Le 24 décembre dernier, le secrétaire d'État à l'Urbanisme Pascal Smet (One.brussels) délivrait le permis d'urbanisme pour rénover l'avenue du Port.

Fin 2019, le secrétaire d'Etat en charge de l'Urbanisme, Pascal Smet (one.brussels), confirmait la délivrance d'un nouveau permis d'urbanisme en vue du réaménagement complet de l'avenue du Port, près de Tour & Taxis. Ce projet de rénovation est plutôt une bonne nouvelle pour les cyclistes puisqu'il prévoit la création de deux pistes cyclables bidirectionnelles.

Les associations Inter-Environnement Bruxelles (IEB) et l'Arau s'opposent cependant à un point du chantier, celui de retirer les pavés de l'avenue. En effet, le gouvernement a, en date du 12 avril 2019, confirmé sa décision de ne pas classer l’avenue du Port et ses pavés.

"Assumer un tel acte contre le patrimoine industriel bruxellois serait une grave erreur pour la Région qui doit préserver le patrimoine pavé et la symétrie de cette avenue historique, parvenue à nous dans sa configuration d'origine", explique Patrick Wouters, porte-parole de l'IEB.

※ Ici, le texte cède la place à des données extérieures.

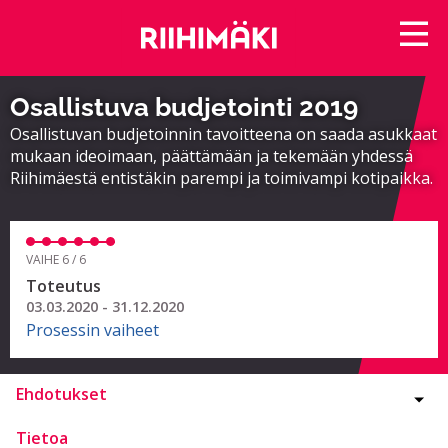
Osallistuva budjetointi 2019
Osallistuvan budjetoinnin tavoitteena on saada asukkaat
mukaan ideoimaan, päättämään ja tekemään yhdessä
Riihimäestä entistäkin parempi ja toimivampi kotipaikka.
VAIHE 6 / 6
Toteutus
03.03.2020 - 31.12.2020
Prosessin vaiheet
Ehdotukset
Tietoa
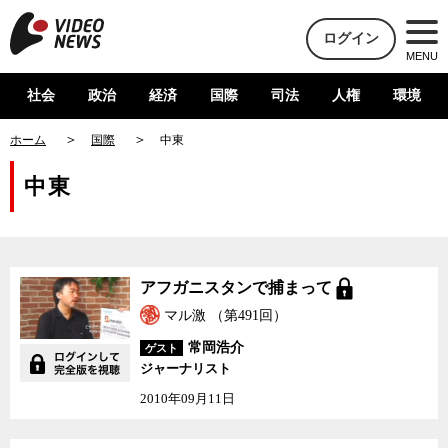
ログイン
MENU
社会
政治
経済
国際
司法
人権
環境
ホーム
国際
中東
中東
アフガニスタンで捕まっ
アフガニスタンで捕まって
て
マル激 （第491回）
常岡浩介
ゲスト
ジャーナリスト
2010年09月11日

"Plus personne ne peut encore accepter le gaspillage qui consisterait à remplacer le million cent mille pavés de l'avenue du Port en porphyre belge déjà sur place (pierres inusables, toutes taillées à la main) par du béton qu'il faudra produire, acheminer et mettre en œuvre pour un coût environnemental extrêmement élevé."

D'autre part, l'association souligne que les pavés permettent de faire de l'avenue du Port une voirie apaisée. "Un des objectifs-phare du récent projet de Plan Régional de Mobilité "Good Move" est la généralisation des limitations de vitesse à 30km/h, l'avenue du Port ayant justement été incluse dans le réseau de voiries apaisées."

"Les principes de réutilisation des ressources et de baisse du trafic automobile sont aujourd'hui largement partagés : la Région se doit de les mettre en œuvre concrètement en maintenant et en rénovant le pavage de l'avenue du Port", conclut l'association.